Bold decisions made years ago have put
Peugeot in a strong position to survive.
Friday - If you want the best job done, they say, do it yourself. Having spent time with various Peugeot officials this week, I now see that this is the vital, simple decision they took in 2009-10, when the recession was biting hardest, and nearly everything that has happened to the company since has been improved by it.
With insight born of near-catastrophe, Peugeot bosses realised their only hope lay in reconfiguring the company to make world-beating products more economically and selling most of them outside Europe. For five years they have diligently backing these landmark decisions with action - and it is working.
If you are guided only by the ebb and flow of daily financial news, its easy to get confused about Peugeots place in the world. In recent times weve had headlines about scary sales declines, a stuttering co-operative deal with GM (a difficult partner, to say the least), and plans for home market plant closures that have riled the French government and led to unjustified personal attacks on the outgoing CEO, Philippe Varin.
The latest thread is that the Peugeot family will soon lose control of the group it has built over 200 years — for the good reasons that its all-important Chinese partner DongFeng, and the French government, will take take bigger stakes in a move to raise the 3 billion Peugeot needs for recovery and expansion. (Not that we should worry excessively for the Peugeots, a family of remarkably cordial and unaffected people. Theyll still control 15 per cent of an improving multi-national, plus of course the name).

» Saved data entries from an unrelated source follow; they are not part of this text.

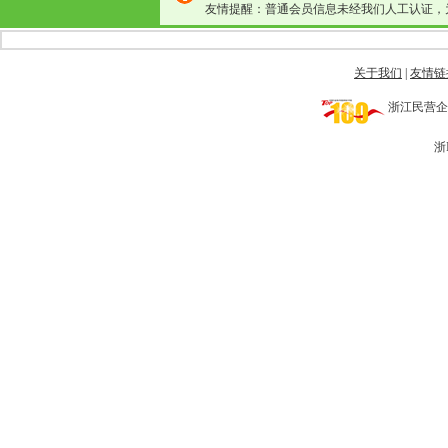
友情提醒：普通会员信息未经我们人工认证，
关于我们
|
友情链
浙江民营企业网 
浙I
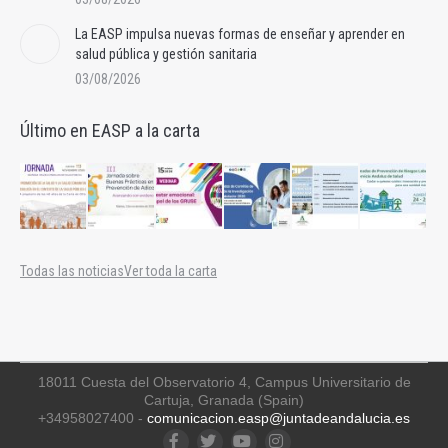
La EASP impulsa nuevas formas de enseñar y aprender en
salud pública y gestión sanitaria
03/08/2026
Último en EASP a la carta
Todas las noticias
Ver toda la carta
18011 Cuesta del Observatorio 4, Campus Universitario de
Cartuja, Granada (Spain)
+34958027400 -
comunicacion.easp@juntadeandalucia.es
Facebook
Twitter
YouTube
Instagram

My point is that these apparently earth-shattering, group-level headlines have little to do with the thing that most affects us consumers, Peugeots prowess as a car-maker, which in my opinion is improving by the day and places the marque closer to that coterie of Europes best led by VW and Ford. It joins the best following impressive recent achievements…

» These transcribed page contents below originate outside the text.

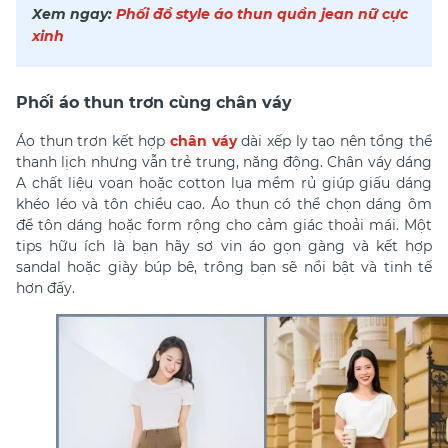
Xem ngay:
Phối đồ style áo thun quần jean nữ cực
xinh
Phối áo thun trơn cùng chân váy
Áo thun trơn kết hợp
chân váy
dài xếp ly tạo nên tổng thể
thanh lịch nhưng vẫn trẻ trung, năng động. Chân váy dáng
A chất liệu voan hoặc cotton lụa mềm rủ giúp giấu dáng
khéo léo và tôn chiều cao. Áo thun có thể chọn dáng ôm
để tôn dáng hoặc form rộng cho cảm giác thoải mái. Một
tips hữu ích là bạn hãy sơ vin áo gọn gàng và kết hợp
sandal hoặc giày búp bê, trông bạn sẽ nổi bật và tinh tế
hơn đấy.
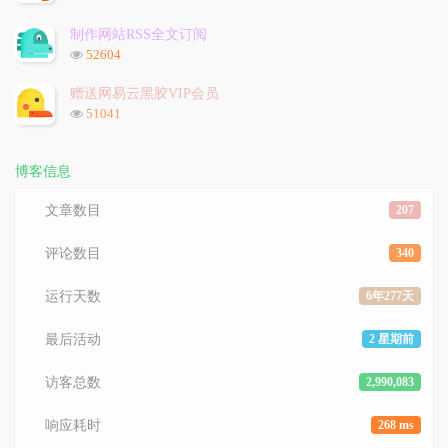
览
次
制作网站RSS全文订阅
数:
浏
52604
览
次
赠送网易云黑胶VIP会员
数:
浏
51041
览
次
数:
博客信息
文章数目
207
评论数目
340
运行天数
6年277天
最后活动
2 星期前
访客总数
2,990,083
响应耗时
268 ms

Several years ago Peugeot cleared the decks and appointed a quick-acting, quick-thinking young French design director, Gilles Vidal, who set about finding a new face for forthcoming models and giving Peugeot an image of design capability. It was a big job, but Vidal and his team accomplished it in double-quick time, first by producing a highly influential concept, the SR-1 sports roadster, then setting up a product design arm (they created a grand piano among other non-car artefacts). Then they applied their expertise and family look to a succession of increasingly good-looking production cars.

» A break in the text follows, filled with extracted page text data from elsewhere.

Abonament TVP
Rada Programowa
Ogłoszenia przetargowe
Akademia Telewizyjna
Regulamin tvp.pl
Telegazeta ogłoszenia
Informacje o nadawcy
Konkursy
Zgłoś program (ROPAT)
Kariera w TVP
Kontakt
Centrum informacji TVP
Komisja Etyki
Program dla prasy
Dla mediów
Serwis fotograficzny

The result is a new family that looks modern and svelte without scaring the Peugeot faithful, gives the new products unmistakable hints of the VWs elusive well-honed look and implies lightness, something Peugeot engineers have been diligently seeking under the new cars skins.
These engineers have been every bit as bold. After several generations of also-ran mainstream cars, they have put two well-received models in the worlds biggest-selling classes, the 208 and 308, complete with super-efficient diesels and potent little turbo triples. More versions of these have still to land - including sharper versions of their formerly-famed GTi models seen as vital in the UK - but the Peugeot claims it can already feel its image gaining altitude.
In partnership with Citroen these engineers have built an advanced hybrid range (the cars themselves still have some improving to do) and devised a revolutionary HybridAir system that will soon use cleverly collected compressed air as a propellant to boost small car efficiency to unheard-of levels. Their flagship performance car, the RCZ, has progressed from being a great-looking car with a hint of the hairdresser, to the RCZ-R, with Porsche-like circuit performance and an better specific power output than any Porker this side of 100k: 270bhp from 1. 6 litres.
Theres still much to do. Sales on far-flung markets must to expand aggressively for the next two to three years if Peugeot is to deliver reliable profits and taste true security. The 208, good in many ways, is still short of the very best. But more of the building blocks are in place than most of us thought, and the architects are more convinced than ever theyre creating a structure the world will admire.
Thursday - Took a city sojourn today in Mark Tisshaws Vauxhall Adam, whose buzzy little 1. 2-litre petrol engine and decent steering (via a large and imposing steering wheel) dredged up eerie memories of the 1980s Chevette, an agile and compact three-door hatchback that had the same robust GM simplicity built into its character.
I gather from Vauxhall that Adam sales are just about matching expectations (8182 cars sold last year against a prediction of 8000) but I dont see the car exactly shouldering Minis and Fiat 500s aside. People say they sell in the shires, but they seem rarer in London.
Whenever I drive one – and feel as silly as ever when I tell people its name – I wonder about the recent career-health of all those agency people I met at the cars launch a bit over a year ago. They may have known marketing but patently didnt know cars or car-people, loftily insisting that the Adam's novel name (in their view so much better than Corsa or Nova, both available) would hold the key to this cars image success. Office view: they were quite wrong.